[A note from your friendly neighborhood writer-man: I challenged myself to not participate in social media while writing this essay. I did so with the full knowledge that I am a procrastinator with a full work schedule. It took longer than I expected… and I snuck and did a little Snapchatting. The overall experience was difficult, but hopefully the end result was worth it.]
A few nights ago, I walked into a theater with my head down frantically thumbing at my phone while dividing my attention, trying my best to hold a conversation with a friend in the real world before the movie began. It was very rude of me (Sorry Brian!). This movie could not have shoveled more crap back in my face if it were a disgruntled shovler at a shit factory (not my best metaphor).

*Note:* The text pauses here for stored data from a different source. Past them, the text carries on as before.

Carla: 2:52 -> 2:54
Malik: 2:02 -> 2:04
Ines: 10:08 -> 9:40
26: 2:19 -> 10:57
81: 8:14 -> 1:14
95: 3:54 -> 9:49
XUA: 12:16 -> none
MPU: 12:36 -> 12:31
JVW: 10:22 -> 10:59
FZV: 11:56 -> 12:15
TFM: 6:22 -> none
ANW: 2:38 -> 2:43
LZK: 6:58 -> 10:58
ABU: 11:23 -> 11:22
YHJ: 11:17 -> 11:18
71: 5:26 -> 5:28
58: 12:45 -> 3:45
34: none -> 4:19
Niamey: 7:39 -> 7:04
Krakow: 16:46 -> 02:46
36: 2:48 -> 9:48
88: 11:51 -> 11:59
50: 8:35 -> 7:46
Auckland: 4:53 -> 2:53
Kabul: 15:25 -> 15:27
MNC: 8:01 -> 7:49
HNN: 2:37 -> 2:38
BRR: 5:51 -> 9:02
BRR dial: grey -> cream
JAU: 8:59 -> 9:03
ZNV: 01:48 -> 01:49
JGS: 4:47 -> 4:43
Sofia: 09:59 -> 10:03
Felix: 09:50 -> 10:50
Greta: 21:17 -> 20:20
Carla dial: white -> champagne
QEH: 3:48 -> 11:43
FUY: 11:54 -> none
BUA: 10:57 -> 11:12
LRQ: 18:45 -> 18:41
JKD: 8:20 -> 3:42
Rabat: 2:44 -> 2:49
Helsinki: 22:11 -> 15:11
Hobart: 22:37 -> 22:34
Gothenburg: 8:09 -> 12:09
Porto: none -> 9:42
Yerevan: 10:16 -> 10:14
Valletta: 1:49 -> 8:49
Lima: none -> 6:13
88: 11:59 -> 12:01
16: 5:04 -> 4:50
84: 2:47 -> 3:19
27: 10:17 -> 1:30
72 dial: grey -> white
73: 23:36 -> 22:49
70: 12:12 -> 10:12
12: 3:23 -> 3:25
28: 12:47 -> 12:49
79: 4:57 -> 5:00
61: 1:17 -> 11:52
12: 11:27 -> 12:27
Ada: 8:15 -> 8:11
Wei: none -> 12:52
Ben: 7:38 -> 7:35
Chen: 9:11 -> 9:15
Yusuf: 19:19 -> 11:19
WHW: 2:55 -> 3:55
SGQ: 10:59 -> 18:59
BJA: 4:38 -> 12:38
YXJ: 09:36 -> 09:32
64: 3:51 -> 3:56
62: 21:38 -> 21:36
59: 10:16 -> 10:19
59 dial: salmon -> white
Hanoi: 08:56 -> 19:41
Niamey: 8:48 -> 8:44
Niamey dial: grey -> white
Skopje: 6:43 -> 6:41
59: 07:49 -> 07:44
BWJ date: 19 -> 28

Ingrid Goes West brought to light the obvious truths that everyone with a smart phone and an internet addiction are burying in our backyards. The problems we have with that person we see in the mirror everyday, but refuse to look any deeper into.
In the movie Ingrid Goes West, our main character, Ingrid Thorburn (played by Aubrey Plaza), has an unhealthy obsession with the life loving, prayer hands hashtagin’ Taylor Sloane (Elisabeth Olson) who she follows on Instagram. This obsession leads her to pack up her things and move to Los Angeles with the sole aspiration in becoming her instacrush’s new BFF IRL. Through stalking and other questionable acts, she achieves her goal, lives her #bestlife and sees what the world is like behind the curtain of a social media aficionado… before things start to landslide. She finds herself fighting to maintain her position as ‘best girl’ in the eyes of her beloved when Taylor’s coked up brother and super model girlfriend come into the picture. Chaos ensues from beginning to end.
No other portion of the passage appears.